Farmers growing both corn and beans often find themselves fighting spring rains to get both crops in the ground on time. Licht says corn timing is more important than beans, as beans are more resilient. “Some are planting beans before corn,” says Licht. “While for others, it’s hard for them to wrap their heads around that change.” For larger farms he suggests running two planters simultaneously.
Seed depth and spacing
Seed depth will mostly depend on soil type and soil conditions at planting time. The best soybean yields occur on well-drained, but not sandy soils having a pH of 6.5 or above.
Ideal seed depth for most conditions is 1¼ to 1½ inches, but beans can be planted up to 2 inches deep in sandy soils, or in dry conditions. If planting 2 inches deep to access uniform moisture, make sure the variety has an excellent emergence score.
Recommend seeding rates for seed not treated with insecticide or fungicide is around 170,000 seeds per acre for 7½-inch row spacing, 160,000 seeds per acre for 15-inch rows, and 150,000 plants per acre for 30-inch rows. If an insecticide/fungicide seed treatment is used, seeding rates can be reduced by 10,000 to 20,000 seeds per acre.

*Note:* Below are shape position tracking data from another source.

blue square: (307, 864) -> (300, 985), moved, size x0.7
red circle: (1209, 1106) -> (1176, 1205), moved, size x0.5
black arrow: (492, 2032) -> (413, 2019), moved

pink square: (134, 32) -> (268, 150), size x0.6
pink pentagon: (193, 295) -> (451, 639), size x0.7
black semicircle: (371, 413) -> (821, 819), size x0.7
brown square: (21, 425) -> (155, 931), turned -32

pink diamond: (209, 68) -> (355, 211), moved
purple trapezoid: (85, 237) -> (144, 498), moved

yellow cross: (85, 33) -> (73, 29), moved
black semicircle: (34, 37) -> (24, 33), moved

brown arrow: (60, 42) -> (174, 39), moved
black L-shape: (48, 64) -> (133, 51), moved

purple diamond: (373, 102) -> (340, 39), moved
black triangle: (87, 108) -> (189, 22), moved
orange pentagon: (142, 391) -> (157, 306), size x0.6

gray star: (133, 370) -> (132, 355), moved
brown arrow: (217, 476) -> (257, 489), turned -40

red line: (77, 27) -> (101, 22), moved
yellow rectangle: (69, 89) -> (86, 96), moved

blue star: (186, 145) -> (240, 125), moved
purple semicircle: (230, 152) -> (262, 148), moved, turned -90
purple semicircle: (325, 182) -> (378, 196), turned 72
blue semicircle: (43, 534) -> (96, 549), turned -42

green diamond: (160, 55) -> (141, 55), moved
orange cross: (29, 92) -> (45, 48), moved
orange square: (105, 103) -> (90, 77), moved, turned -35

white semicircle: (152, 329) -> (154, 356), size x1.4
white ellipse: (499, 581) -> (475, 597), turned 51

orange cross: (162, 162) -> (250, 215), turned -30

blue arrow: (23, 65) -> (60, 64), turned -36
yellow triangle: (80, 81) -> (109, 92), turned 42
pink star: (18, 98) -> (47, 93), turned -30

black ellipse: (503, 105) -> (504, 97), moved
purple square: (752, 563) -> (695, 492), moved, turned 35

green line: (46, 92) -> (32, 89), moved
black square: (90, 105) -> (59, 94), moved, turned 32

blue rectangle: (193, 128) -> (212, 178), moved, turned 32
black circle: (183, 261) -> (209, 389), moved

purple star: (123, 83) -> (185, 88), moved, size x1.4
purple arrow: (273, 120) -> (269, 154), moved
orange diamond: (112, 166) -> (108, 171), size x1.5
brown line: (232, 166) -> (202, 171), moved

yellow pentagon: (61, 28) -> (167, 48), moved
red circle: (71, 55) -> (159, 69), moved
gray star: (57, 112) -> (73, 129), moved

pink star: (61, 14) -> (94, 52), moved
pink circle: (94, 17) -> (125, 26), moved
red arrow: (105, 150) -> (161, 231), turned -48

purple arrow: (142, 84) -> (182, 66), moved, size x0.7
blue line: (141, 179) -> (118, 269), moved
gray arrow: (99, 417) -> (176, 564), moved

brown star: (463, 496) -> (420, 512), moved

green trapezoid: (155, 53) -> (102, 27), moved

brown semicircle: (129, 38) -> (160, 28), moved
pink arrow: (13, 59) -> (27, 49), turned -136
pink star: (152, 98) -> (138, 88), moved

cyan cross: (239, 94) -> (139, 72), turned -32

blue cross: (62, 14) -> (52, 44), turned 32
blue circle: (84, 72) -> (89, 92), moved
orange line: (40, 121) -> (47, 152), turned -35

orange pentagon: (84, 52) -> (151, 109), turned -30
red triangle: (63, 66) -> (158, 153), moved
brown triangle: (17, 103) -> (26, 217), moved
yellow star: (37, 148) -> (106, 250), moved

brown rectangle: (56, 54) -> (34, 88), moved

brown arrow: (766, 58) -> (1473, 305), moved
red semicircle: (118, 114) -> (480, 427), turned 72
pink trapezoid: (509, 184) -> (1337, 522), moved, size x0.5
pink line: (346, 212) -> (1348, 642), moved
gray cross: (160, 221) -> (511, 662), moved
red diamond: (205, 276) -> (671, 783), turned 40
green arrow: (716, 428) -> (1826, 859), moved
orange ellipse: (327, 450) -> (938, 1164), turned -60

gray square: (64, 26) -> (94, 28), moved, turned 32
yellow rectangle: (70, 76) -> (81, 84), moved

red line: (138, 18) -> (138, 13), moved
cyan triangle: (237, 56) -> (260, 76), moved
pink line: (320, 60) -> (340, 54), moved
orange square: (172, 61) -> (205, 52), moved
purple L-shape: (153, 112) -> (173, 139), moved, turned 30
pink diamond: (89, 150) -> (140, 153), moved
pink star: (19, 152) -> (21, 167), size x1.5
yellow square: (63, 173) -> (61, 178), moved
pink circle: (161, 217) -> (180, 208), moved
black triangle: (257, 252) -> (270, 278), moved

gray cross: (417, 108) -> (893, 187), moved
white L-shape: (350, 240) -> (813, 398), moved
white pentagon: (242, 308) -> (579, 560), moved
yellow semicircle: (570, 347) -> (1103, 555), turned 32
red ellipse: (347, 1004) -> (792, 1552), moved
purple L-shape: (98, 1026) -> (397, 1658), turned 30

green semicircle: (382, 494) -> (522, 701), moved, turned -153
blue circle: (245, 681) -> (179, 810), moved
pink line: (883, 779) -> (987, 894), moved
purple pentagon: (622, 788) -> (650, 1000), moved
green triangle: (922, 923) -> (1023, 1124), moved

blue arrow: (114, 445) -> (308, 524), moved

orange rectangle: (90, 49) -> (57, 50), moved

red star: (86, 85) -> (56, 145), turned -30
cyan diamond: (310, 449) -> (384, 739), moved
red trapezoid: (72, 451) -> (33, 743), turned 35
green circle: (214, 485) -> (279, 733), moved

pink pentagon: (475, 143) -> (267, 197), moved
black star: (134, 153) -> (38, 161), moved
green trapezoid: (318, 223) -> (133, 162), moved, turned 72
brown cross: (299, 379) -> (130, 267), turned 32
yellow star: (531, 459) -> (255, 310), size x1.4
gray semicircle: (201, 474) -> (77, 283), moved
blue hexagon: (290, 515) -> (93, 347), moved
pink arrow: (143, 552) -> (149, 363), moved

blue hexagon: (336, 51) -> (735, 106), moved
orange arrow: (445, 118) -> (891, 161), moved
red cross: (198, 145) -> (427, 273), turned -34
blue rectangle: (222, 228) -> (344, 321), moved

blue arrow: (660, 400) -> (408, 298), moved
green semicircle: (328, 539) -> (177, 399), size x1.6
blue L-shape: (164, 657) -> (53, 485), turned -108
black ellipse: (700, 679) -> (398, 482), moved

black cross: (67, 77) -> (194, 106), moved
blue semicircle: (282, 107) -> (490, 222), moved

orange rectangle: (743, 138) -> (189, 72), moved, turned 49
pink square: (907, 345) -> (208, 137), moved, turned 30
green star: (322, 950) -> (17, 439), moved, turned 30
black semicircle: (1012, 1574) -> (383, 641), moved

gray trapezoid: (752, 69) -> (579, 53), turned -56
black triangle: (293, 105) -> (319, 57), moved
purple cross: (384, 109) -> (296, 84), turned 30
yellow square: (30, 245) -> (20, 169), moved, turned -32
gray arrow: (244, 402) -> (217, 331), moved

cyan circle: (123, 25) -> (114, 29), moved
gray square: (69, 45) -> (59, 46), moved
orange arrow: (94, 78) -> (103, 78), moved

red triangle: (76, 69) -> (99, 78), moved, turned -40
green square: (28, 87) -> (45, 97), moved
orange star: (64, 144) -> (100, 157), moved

“The goal is to get the best results from the potential of the genetics,” says Licht.
Licht says seed placement and spacing are not as crucial with soybeans as with corn. Beans will compensate for plant spacing and other ills. The plants spread and fill in gaps and perfect stands are not required for maximum yields. But gaps of a foot or more between plants mean you need to adjust your planter settings.
The 15-inch row seems to be the soybean sweet spot, especially for the Grain Belt. The yield difference between 30-inch rows and rows 20 inches or less can be as much as 2.9 bushels per acre, but there are other considerations. Soybeans can be susceptible to disease, with their closed canopy creating a humid microclimate. In areas prone to pathogens like white mold, plant spacing of up to 30 inches may be preferable.
Be sure your conditions are such that reduced row width and greater seeding rates justify the increased cost of seed.
Luckily for multicrop producers, corn-planting equipment also works for soybeans with very few adjustments.
It is important to place the seed into the ground at a precise depth and in firm contact with the soil. A corn planter usually does a better job than a grain drill, though modern drills have much better depth control than older drills.
Fall is the time to check soil nutrient levels in preparation for next year’s soybean crop. If the field was previously planted to corn, check phosphorous and potassium levels. If the pH level is less than 6, treat with lime. Licht says beware of two-year applications. The corn can remove more nutrients than anticipated, leaving levels short for beans.
Soybeans are also sensitive to certain herbicide residues, so care should be taken to ensure carryover will not affect next year’s crop.
Weed control is the primary concern through the early stages of plant growth until the canopy closes around late June.
When planting no-tillage glyphosate-resistant soybeans, such as Roundup Ready, a burn-down herbicide should be used before or at the time of planting if significant weed cover is present. With conventional tillage glyphosate-resistant soybeans, it is recommended glyphosate be applied 24 to 30 days after planting.
You may want to apply a residual herbicide that will remain active in the soil for an extended period of time and act on successive weed germinations. Residual herbicides are often weed species specific and can help control weeds that have become glyphosate resistant. Residual herbicides require moisture to activate, but not too much, or the chemicals can break down too quickly, so watch the weather report when planning application.
Once planting season begins, it is of utmost importance to follow best practices for safety and environmental stewardship. Time is short. The planting season is hectic. But take time to take extra care.